Originally printed by The Communities Foundation of Texas, Dallas, TX 1980 Also includes excerpts from North Texas State University Oral History Collection #10, “Interview with Bette Graham,” by Dr. Floyd Jenkins and Dr. Ruth Anderson, August 3, 1977.
The Gihon Foundation was started by Bette Nesmith Graham in Texas in 1977. She named Michael Nesmith, her son, and Patricia Hill, an attorney, as Trustees, and they remain as Trustees as of 2010. This is a brief history of Ms. Graham.
Dallas has had its share of outstanding business and professional women, but never has there been anyone else quite like Bette C. Graham. Courageous, bright, innovative, persistent, she proved that a woman could make it in the business world. To invent something is one thing; to market it is another. Bette Graham did both and became famous the world over as the inventor of Liquid Paper, the correction fluid that is a staple among office supplies.

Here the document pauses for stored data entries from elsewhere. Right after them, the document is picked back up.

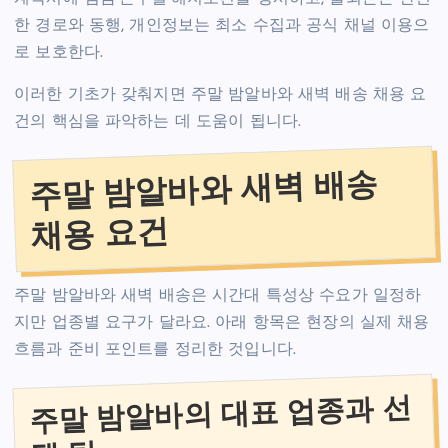
한 경로와 동행, 개인정보는 최소 수집과 공식 채널 이용으
로 보호한다.
이러한 기초가 갖춰지면 주말 밤알바와 새벽 배송 채용 요
건의 핵심을 파악하는 데 도움이 됩니다.
주말 밤알바와 새벽 배송
채용 요건
주말 밤알바와 새벽 배송은 시간대 특성상 수요가 일정하
지만 업종별 요구가 달라요. 아래 항목은 현장의 실제 채용
흐름과 준비 포인트를 정리한 것입니다.
주말 밤알바의 대표 업종과 선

She was born March 23, 1924 in Dallas, Texas to Christine Duval and Jesse McMurray. She was raised in San Antonio, TX and attended Alamo Heights School (grades 1 - 12). After graduating from high school, Graham married a soldier, Warren Nesmith. She gave birth to her only child, Michael Nesmith. In 1946 she divorced her husband. From that point she was the sole provider for herself and her son.
Bette Graham began her business career in 1951 as a secretary at Texas Bank & Trust, doing free-lance artwork on the side to earn extra money. It was through her knowledge of pigments, solvents and brushes that she came up with the idea of a fluid to paint out typing mistakes. Her friends began to use “Mistake Out” and in a relatively short time, she was supplying her product to all the secretaries in the building. Her kitchen was her manufacturing plant and remained so until 1964 when she moved the operation into a portable building in her back yard. Orders increased; Bette resigned her secretarial position and went into full-time marketing. She changed the name of her company to Liquid Paper in 1968 and moved into an 11,000 square foot building in Dallas.
Her success did not come easily. Diligent research went into improving her product. At the public library she located a formula for tempura paint, and a chemistry teacher at St. Mark's School helped her with her experimentation. An employee of a paint company showed her how to grind and mix paint. Michael Nesmith, her son, and his friends bottled and sold the product to office supply dealers picked out at random from the phone. Stories about Liquid Paper in trade magazines brought in orders from all over the country and the first big order, for 300 bottles in three colors, came from General Electric. That was when Bette made the decision to only work part time as a secretary and spend more time in her kitchen laboratory. In 1960 her business was a bit in the red, but she persisted. After her marriage to Robert M. Graham in 1962, they both went on the road personally marketing Liquid Paper, travelling the southern and western U.S. That was the turning point. Liquid Paper was made.
When the company moved into its 11,000 square foot headquarters in 1968, Bette Graham retired as President, but remained on the board until 1976. As President, she had directed all advertising and as Chairman of the Board, she continued to direct the company. In 1979, the Liquid Paper Company was sold to Gillette for $47.5 million.
Bette Graham died unexpectedly at the age of 56 in 1980.